Aku terdiam dengan jawabannya. Ternyata isi hati kita sama. Aku juga mencintaimu, Bram. Tapi aku tak bisa mengungkapkan perasaanku ini padamu. Sulit sekali rasanya untuk menyatakan apa yang aku rasakan. Bram, dan sebelum batas kota memisahkan aku dan engkau, aku juga ingin engkau tahu, aku juga mencintaimu tapi cinta ini hanya sanggup kuungkap sampai batas hati. Tak bisa melewati pita suaraku. 

Bram pergi meninggalkanku. Kulihat ia mengayuh pedal sepedanya lalu menghilang dari halaman depan rumahku bersama sepeda birunya.

*** 

Sepeda biru, Bram, dan aku.

Foto terakhir aku dan Bram sebelum aku berangkat ke Semarang. Kumasukkan ke dalam buku catatan harianku, terselip di tengahnya. Buku berwarna biru – warna kesukaanku – meluncur ke dalam tas yang akan kubawa esok hari.

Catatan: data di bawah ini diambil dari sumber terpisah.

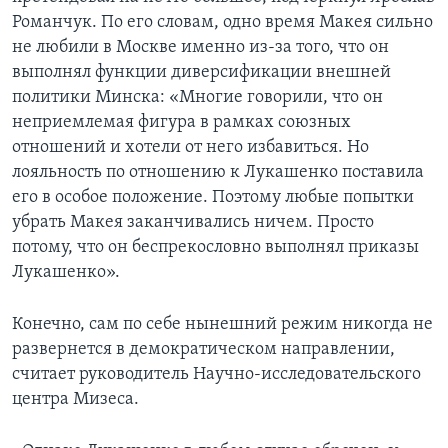
Романчук. По его словам, одно время Макея сильно
не любили в Москве именно из-за того, что он
выполнял функции диверсификации внешней
политики Минска: «Многие говорили, что он
неприемлемая фигура в рамках союзных
отношений и хотели от него избавиться. Но
лояльность по отношению к Лукашенко поставила
его в особое положение. Поэтому любые попытки
убрать Макея заканчивались ничем. Просто
потому, что он беспрекословно выполнял приказы
Лукашенко».
Конечно, сам по себе нынешний режим никогда не
развернется в демократическом направлении,
считает руководитель Научно-исследовательского
центра Мизеса.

“Laras… Ada Rita di bawah!”
Aku langsung turun ke bawah. Rita telah menunggu di ruang tamu. Dia memegang kotak kecil yang telah dibungkus kertas kado dengan rapi. Ia menyerahkannya padaku.

“Rita…”
“Laras…”

Kami berpelukan dalam sedu sedan. Hari terakhir aku bisa memeluk Rita, sahabatku sejak kecil. Ia menyeka air mataku.

“Rit, tolong aku ya!”
“Apa, Laras?”
“Tolong jaga Bram, ya? Kalau ada sesuatu, tolong kabari aku!”

Rita diam. Menatapku dalam. 

“Rit…” Aku memanggilnya kembali.
“Kamu cinta sama Bram?” Otakku berputar mencari alasan agar ia tak tahu apa yang sebenarnya ada di hatiku.

“Kami sudah seperti saudara. Jadi wajar jika aku khawatir padanya bila Bram ada masalah kan?” 

Oh dusta. Aku telah mendustai Rita. Mendustai Bram. Mendustai perasaanku sendiri. Lagi dan lagi, aku tak berani mengakui jika aku amat menyayangi Bram, lebih dari sekedar teman dan saudara. Dia adalah anugerah terindah yang Tuhan berikan untukku.

Bram, Rita, maafkan kebohongan nurani itu! 

***

Sejak aku pindah ke Semarang, Rita sering mengirimkanku surat. Entah kabar teman – temanku atau kabar tentang dirinya. Yang paling kutunggu adalah kabar Bram. Biasanya dia menuliskannnya pada akhir surat.
 

            Bram dan Nia akan segera menikah.


Aku tertegun dengan kabar itu. Secepat itukah Bram berlari ke lain hati? Tak kusangka, baru enam bulan ia telah mencari yang lain, melupakanku. Padahal ia pernah berjanji padaku untuk satu hal ini. “Aku ingin menikahimu suatu hari nanti.” Ah tidak! 

***

Sejak membaca kabar itu, aku tak pernah lagi berniat untuk menghubungi Bram. Aku tak lagi menulis surat untuknya. Surat – suratnya yang rutin ia kirimkan dua minggu sekali tak pernah lagi kubalas. 

“Laras, aku datang ke sini untuk menikahimu!”
Aku yang terdiam melihatnya kaget mendengar apa yang ia katakan terhadapku.

“Oh ya? Lalu Nia, bagaimana?”
“Nia? Maksudmu?”
“Bukankah kamu ingin menikah dengannya?”
“Kami tidak pernah merencanakan pernikahan karena kami tidak saling mencintai.” 

Rita menipuku. Ternyata rita masih mencintai Bram. Sudah kuduga, tidak mungkin Bram mengingkari janjinya padaku. Aku amat mengenal siapa Bram. Ia bukanlah orang yang mudah pindah ke lain hati.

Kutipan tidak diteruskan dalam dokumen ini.